#### EXERCISE GOAL
Below are the records; locate each line with the word "interactable" and copy it.

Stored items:
• • • •

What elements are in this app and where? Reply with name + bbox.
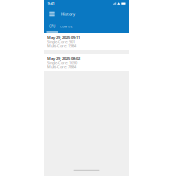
button[interactable]: May 29, 2025 08:02 [44, 54, 129, 71]
staticText: May 29, 2025 08:02 [47, 56, 80, 61]
button[interactable]: COMPUTE [58, 22, 74, 32]
button[interactable]: May 29, 2025 09:11 [44, 33, 129, 50]
staticText: 9:41 [48, 1, 54, 6]
staticText: COMPUTE [60, 25, 72, 28]
staticText: History [61, 11, 75, 17]
staticText: Multi-Core: 7884 [47, 64, 76, 69]
staticText: Multi-Core: 1984 [47, 43, 76, 48]
staticText: CPU [49, 25, 55, 28]
staticText: Single-Core: 901 [47, 39, 75, 44]
staticText: Single-Core: 1690 [47, 60, 77, 65]
staticText: May 29, 2025 09:11 [47, 35, 80, 40]
button[interactable]: CPU [46, 22, 58, 32]
button[interactable]: Menu [48, 8, 56, 20]
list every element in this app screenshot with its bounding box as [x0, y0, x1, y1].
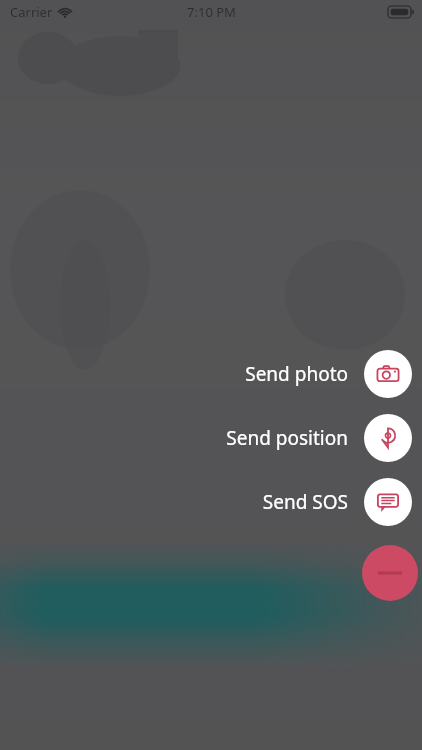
staticText: 7:10 PM — [187, 3, 236, 21]
button[interactable]: Send SOS — [260, 478, 414, 526]
staticText: Send SOS — [262, 489, 348, 515]
button[interactable]: Close menu — [362, 545, 418, 601]
button[interactable]: Send position — [224, 414, 414, 462]
staticText: Carrier — [10, 3, 53, 21]
staticText: Send position — [226, 425, 348, 451]
staticText: Send photo — [245, 361, 348, 387]
button[interactable]: Send photo — [243, 350, 414, 398]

• • • •

#### ANSWER SECTION
button[interactable]: May 29, 2025 08:02 [44, 54, 129, 71]
button[interactable]: COMPUTE [58, 22, 74, 32]
button[interactable]: May 29, 2025 09:11 [44, 33, 129, 50]
button[interactable]: CPU [46, 22, 58, 32]
button[interactable]: Menu [48, 8, 56, 20]
button[interactable]: Send SOS — [260, 478, 414, 526]
button[interactable]: Close menu — [362, 545, 418, 601]
button[interactable]: Send position — [224, 414, 414, 462]
button[interactable]: Send photo — [243, 350, 414, 398]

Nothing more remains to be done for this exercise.